Utilization management robs patients


Mississippians who purchase health insurance expect that their healthcare will be covered, should they become ill. While insurance companies demand higher and higher premiums, however, they increasingly employ “utilization management” protocols to provide less and less coverage. Whatever your political stripes, everyone can agree that health insurance consumers should get the coverage they paid for.

Health insurance companies would have us believe they are losing money with the Affordable Healthcare Act. But the numbers prove otherwise. Last year, insurers made 46 percent more profit than 2015, record high earnings. Of course, half of that profit came by squeezing customers for higher premiums, and co-payments.

Patients might willingly accept the higher out-of-pocket costs if they were at least getting decent coverage in return. But the other half of those record profits come from new “utilization management” (UM) protocols that shift healthcare costs back to the consumer and limit the ability of patients to access treatments for chronic conditions like diabetes, arthritis and high blood pressure. Insurers deny treatment coverage for nearly one-in-four patients with chronic illnesses, according to a 2017 survey by the Doctor-Patient Rights Project (DPRP).

Patients responding to DPRP’s survey identified five UM protocols in particular that their insurers used to justify treatment coverage denials. Some are policies most patients have heard of, like prior authorization or formulary exclusions. More insurance providers require doctors to obtain authorization before prescribing the medication they think will be most effective—as if corporate executives know better than treating physicians.

Along with the formulary lists of covered medicines, insurance companies recently started cataloguing in official formulary exclusion lists all the medications the company won’t cover. These lists have grown exponentially in the five years they have been in widespread use. For example, since 2014, the number of drugs excluded by CVS—the nation’s largest pharmacy—has quadrupled. Express Scripts, another major national pharmacy, excludes even more treatments than CVS.

Consumers may be less familiar with a UM protocol called “step therapy,” even though a 2015 survey of 300 employer-provided plans showed a clear majority (56 percent) employed the practice for specific treatments. The protocol is also known as “fail first” because it requires patients to try the insurer’s preferred sequence of treatments first and “fail” before the insurer will cover the treatment the doctor prefers. Before patients move to each successive step, they have to prove they failed on the current treatment, which usually requires the treating physician to file detailed paperwork documenting each step’s ineffectiveness.

If this sounds like a lot of hassle, it is. Not only does step therapy second-guess the prescribing doctor, it adds insult to injury by piling additional administrative burdens on physicians already drowning in insurer paperwork. All of this extra time and effort by doctors contributes to the estimated $471 billion the U.S. healthcare system spends each year on billing and insurance-related issues.

Through all of this trial and error, patients in dire need of care are delayed access to effective treatment. For example, a 2013 analysis of cancer patients required to go through step therapy before the insurer would cover a specialty medications found that more than two-thirds (67 percent) had to wait over a month before they even received the first drug in the insurer’s preferred sequence.

Many patients that DPRP surveyed said their chronic diseases worsened while working their way through the insurer’s preferred treatments. Step therapy can put patients at-risk of adverse drug reactions or other medical complications requiring additional clinical services and adding to insurers’ expenses.

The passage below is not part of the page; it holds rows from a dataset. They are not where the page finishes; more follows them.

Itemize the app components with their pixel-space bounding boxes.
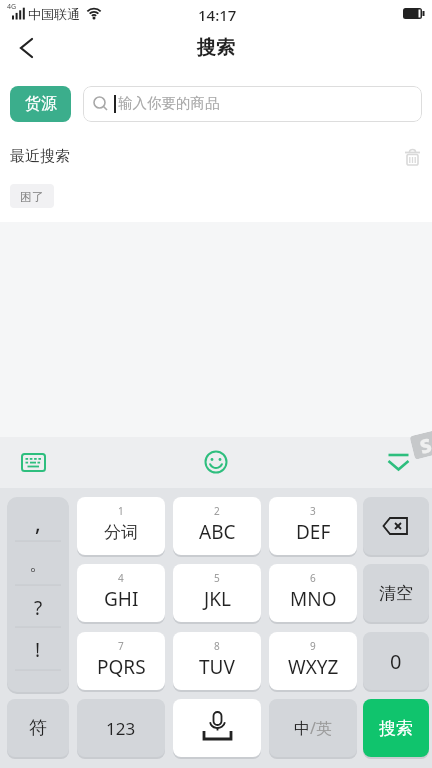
staticText: 货源: [25, 94, 57, 114]
staticText: 中国联通: [28, 6, 80, 22]
staticText: 9: [310, 639, 316, 653]
staticText: 分词: [104, 522, 138, 543]
staticText: PQRS: [97, 654, 146, 680]
staticText: 搜索: [379, 718, 413, 739]
staticText: ,: [35, 509, 41, 538]
staticText: 清空: [379, 583, 413, 604]
staticText: 1: [118, 504, 124, 518]
staticText: 8: [214, 639, 220, 653]
staticText: ?: [34, 595, 43, 621]
staticText: 6: [310, 571, 316, 585]
staticText: DEF: [296, 519, 331, 545]
staticText: ABC: [199, 519, 236, 545]
staticText: 5: [214, 571, 220, 585]
staticText: 4G: [7, 2, 17, 12]
staticText: 2: [214, 504, 220, 518]
staticText: S: [417, 432, 432, 458]
staticText: MNO: [290, 586, 337, 612]
staticText: JKL: [204, 586, 231, 612]
staticText: 中/英: [294, 717, 332, 739]
staticText: 0: [390, 648, 402, 675]
staticText: 3: [310, 504, 316, 518]
staticText: 困了: [20, 189, 44, 204]
staticText: TUV: [199, 654, 235, 680]
staticText: 输入你要的商品: [118, 94, 220, 112]
staticText: 7: [118, 639, 124, 653]
staticText: 。: [29, 553, 47, 576]
staticText: 4: [118, 571, 124, 585]
staticText: WXYZ: [288, 654, 339, 680]
staticText: GHI: [104, 586, 139, 612]
staticText: !: [35, 637, 41, 663]
staticText: 123: [106, 717, 136, 740]
staticText: 14:17: [198, 5, 237, 25]
staticText: 最近搜索: [10, 147, 70, 166]
staticText: 搜索: [197, 36, 235, 60]
staticText: 符: [29, 717, 47, 740]
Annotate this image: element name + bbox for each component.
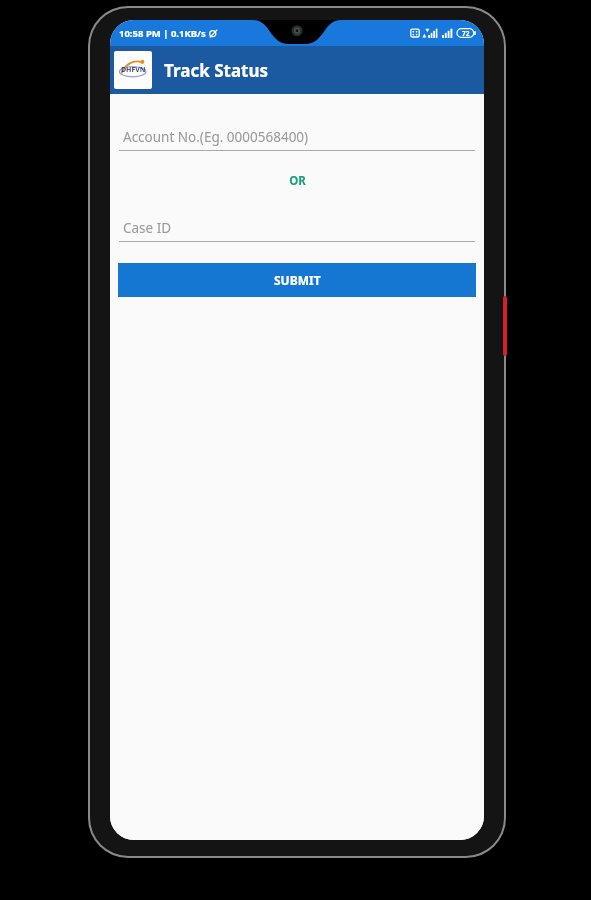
staticText: OR — [289, 173, 306, 189]
staticText: SUBMIT — [274, 272, 321, 288]
button[interactable]: App logo — [114, 51, 152, 89]
button[interactable]: SUBMIT — [118, 263, 476, 297]
staticText: DHFVN — [121, 65, 146, 75]
staticText: 72 — [462, 29, 470, 38]
staticText: Case ID — [123, 219, 172, 237]
staticText: 10:58 PM | 0.1KB/s — [119, 27, 206, 40]
staticText: Account No.(Eg. 0000568400) — [123, 128, 309, 146]
button[interactable]: Account No.(Eg. 0000568400) — [119, 124, 475, 151]
staticText: Track Status — [164, 59, 269, 82]
button[interactable]: Case ID — [119, 215, 475, 242]
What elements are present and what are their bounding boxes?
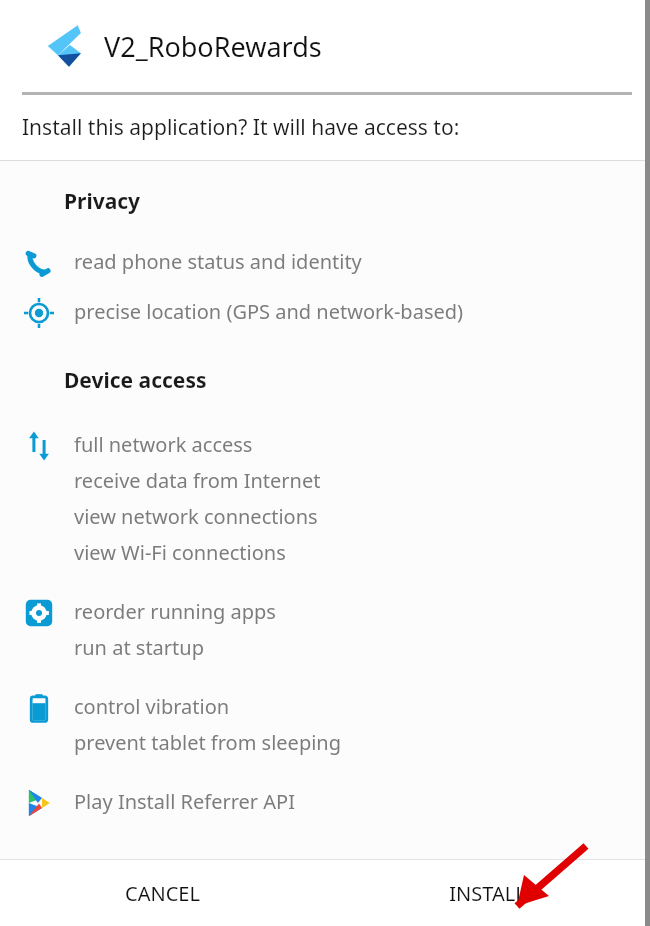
staticText: INSTALL	[449, 880, 526, 907]
staticText: Install this application? It will have a…	[22, 113, 460, 142]
staticText: full network access	[74, 431, 253, 458]
other: Network permission	[24, 431, 54, 461]
staticText: Device access	[64, 366, 207, 395]
other: System settings permission	[24, 598, 54, 628]
other: Device power permission	[24, 693, 54, 723]
other: Play services permission	[24, 788, 54, 818]
staticText: run at startup	[74, 634, 204, 661]
staticText: CANCEL	[125, 880, 200, 907]
staticText: Privacy	[64, 187, 141, 216]
button[interactable]: INSTALL	[325, 860, 650, 926]
staticText: receive data from Internet	[74, 467, 321, 494]
staticText: control vibration	[74, 693, 230, 720]
staticText: prevent tablet from sleeping	[74, 729, 342, 756]
staticText: precise location (GPS and network-based)	[74, 298, 464, 325]
staticText: view Wi-Fi connections	[74, 539, 286, 566]
staticText: read phone status and identity	[74, 248, 362, 275]
button[interactable]: CANCEL	[0, 860, 325, 926]
other: Phone permission	[24, 248, 54, 278]
staticText: reorder running apps	[74, 598, 276, 625]
staticText: Play Install Referrer API	[74, 788, 295, 815]
other: Location permission	[24, 298, 54, 328]
staticText: V2_RoboRewards	[104, 28, 322, 65]
staticText: view network connections	[74, 503, 318, 530]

Consumers that purchase insurance coverage rightfully believe they will have access to the care their doctors prescribe. No one begrudges for-profit health insurance companies from making money for their shareholders. But, insurance companies undermine their financial objectives when they impose UM protocols in a way that denies consumers access to prescribed treatments, delays effective care or threatens patient health.

Rogen Chhabra, who represents clients in medical negligence, work injuries, and benefit denials, is a founding partner of the law firm Chhabra & Gibbs, P.A. with offices in Jackson and Gulfport.